First contact: Understanding the relationship between hominoid incisor curvature and diet

Abstract

Accurately interpreting fossil primate dietary behaviour is necessary to fully understand a species' ecology and connection to its environment. Traditional methods developed to infer diet from hominoid teeth successfully group taxa into broad dietary categories (i.e., folivore, frugivore) but often fail to represent the range of dietary variability characteristic of living apes. This oversimplification is not only a consequence of poor resolution, but may also reflect the use of similar fallback resources by closely related taxa with dissimilar diets. This study demonstrates that additional dietary specificity can be achieved using a morphometric approach to hominoid incisor curvature. High-resolution polynomial curve fitting (HR-PCF) was used to quantify the incisor curvatures of closely related hominoid taxa that have dissimilar diets but similar morphological adaptations to specific keystone resources (e.g., Gorilla gorilla beringei vs. G. g. gorilla). Given the key role of incisors in food processing, it is reasonable to assume that these teeth will be at least partially influenced by the unique selective pressures imposed by the mechanical loading specific to individual diets.
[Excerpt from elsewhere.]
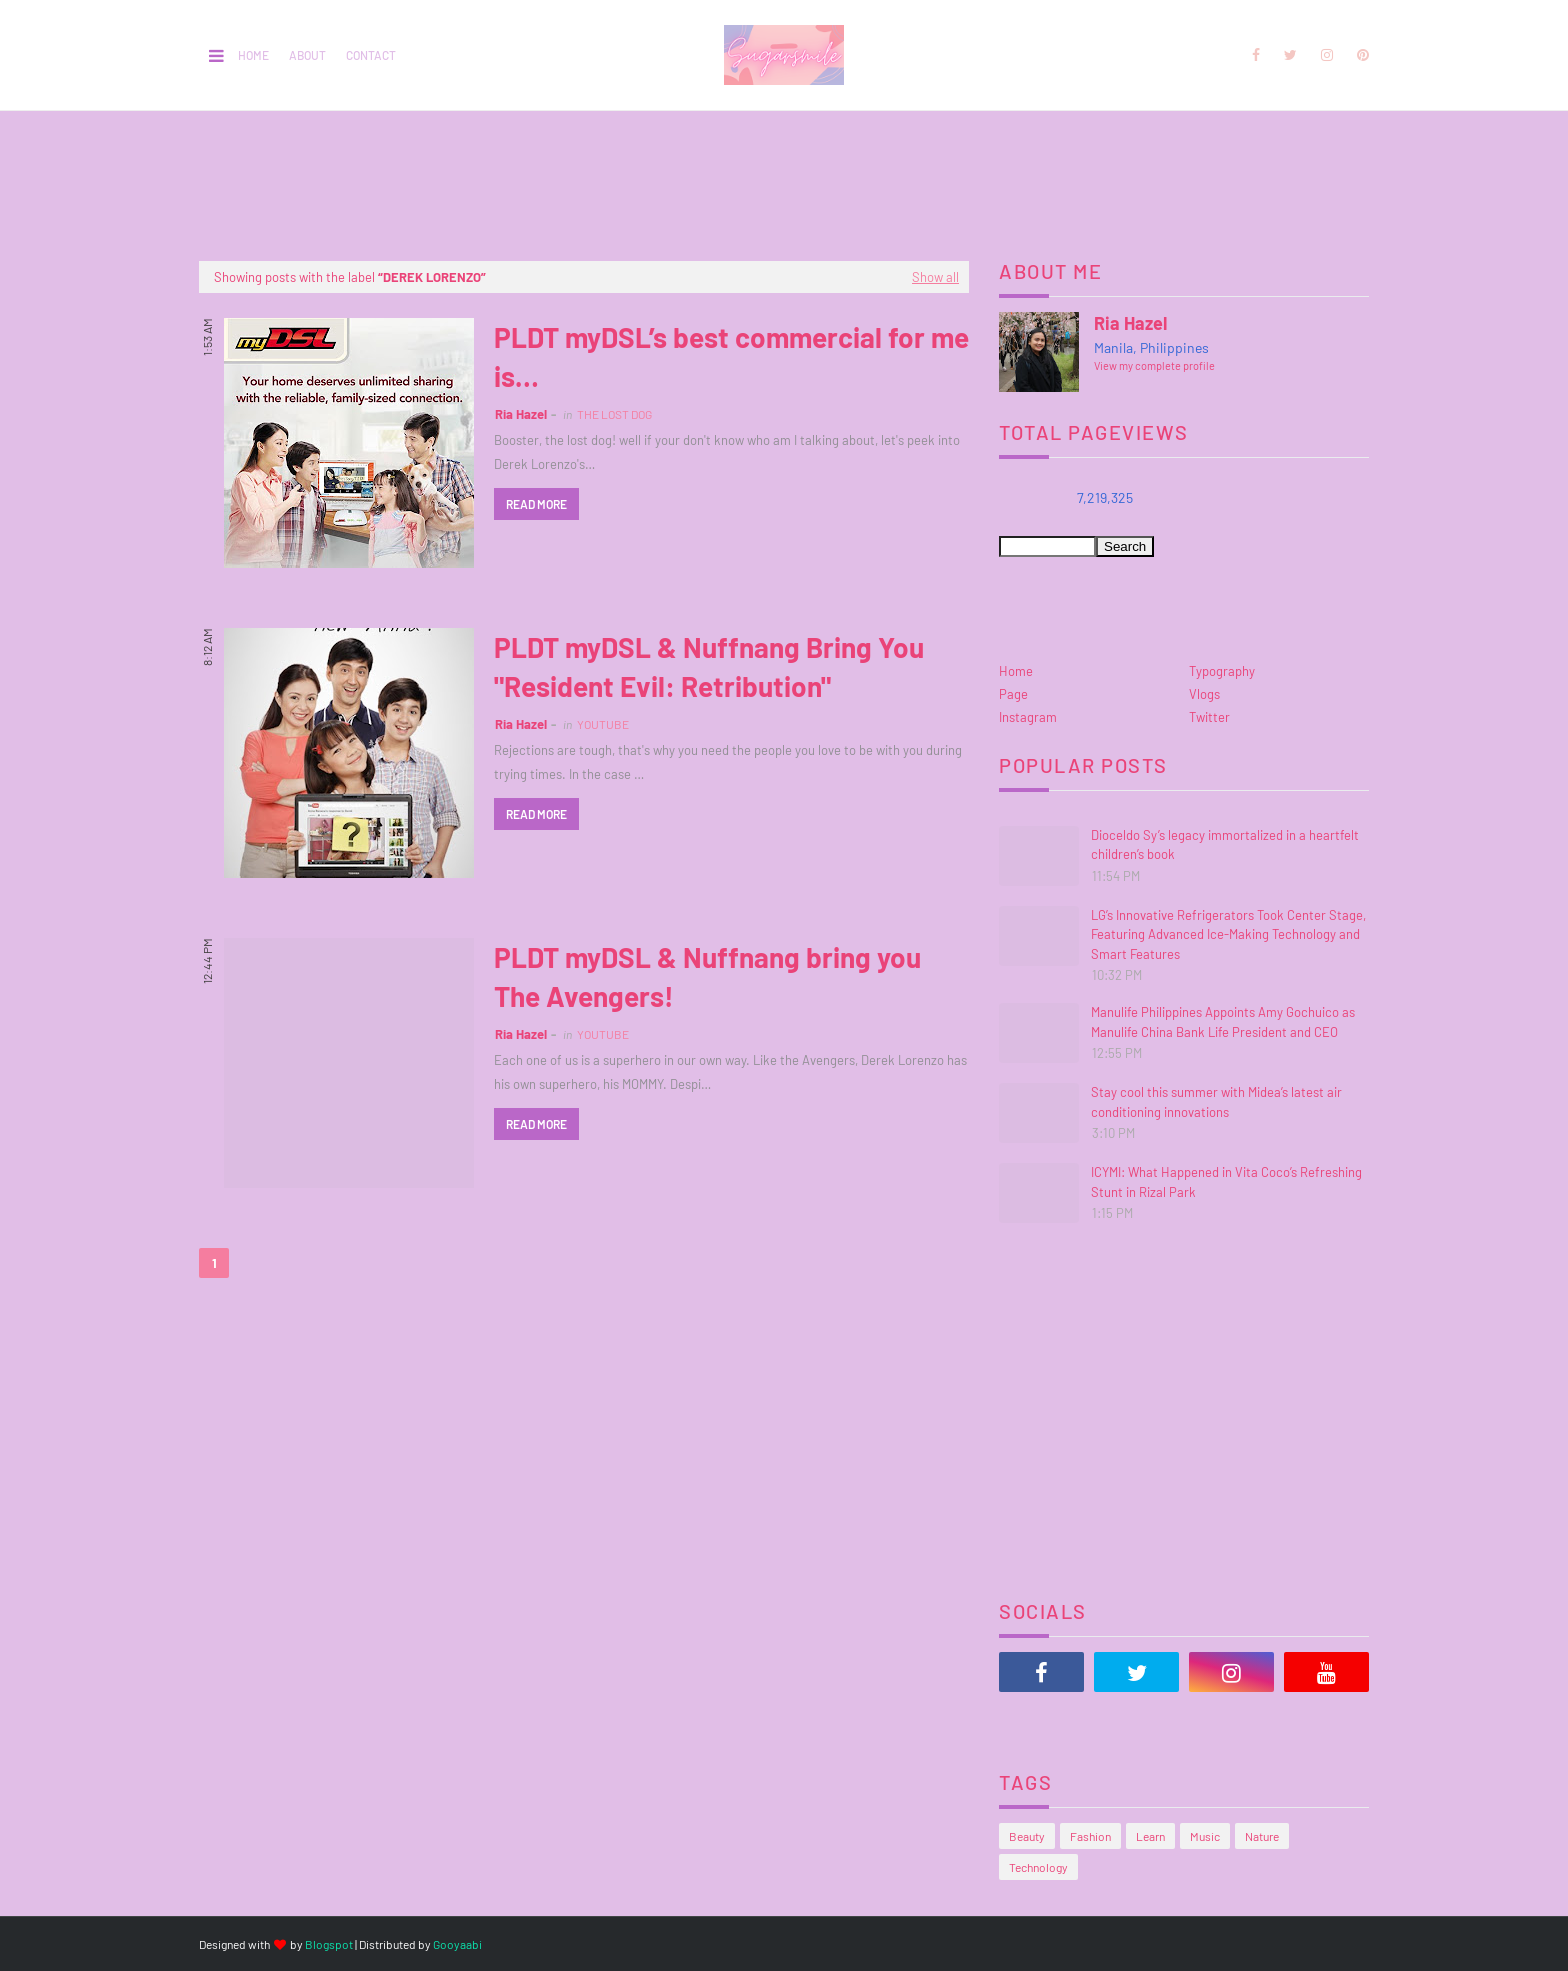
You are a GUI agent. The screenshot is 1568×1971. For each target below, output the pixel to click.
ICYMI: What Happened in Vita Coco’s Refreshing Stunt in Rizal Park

Results from this study identify a strong correlation between hominoid dietary proportions and incisor linear dimensions and curvature, indicating that more pronounced incisor curvature is positively correlated with higher levels of frugivory. Hard-object frugivores have the greatest mesiodistal and cervico-incisal curvature and dedicated folivores have the least curved incisors. Mixed folivore/frugivores are morphological intermediates between dedicated folivores and hard- and soft-object frugivores. Mesiodistal curvature varied only in the degree of curvature; however, cervico-incisal curvature was shown to differ qualitatively between more frugivorous and more folivorous taxa. In addition to identifying a greater range of dietary variability among hominoids, this study also demonstrates that HR-PCF is capable of identifying morphological distinctions between closely related taxa with overlapping diets that rely on similar fallback foods (e.g., Pan paniscus vs. P. troglodytes).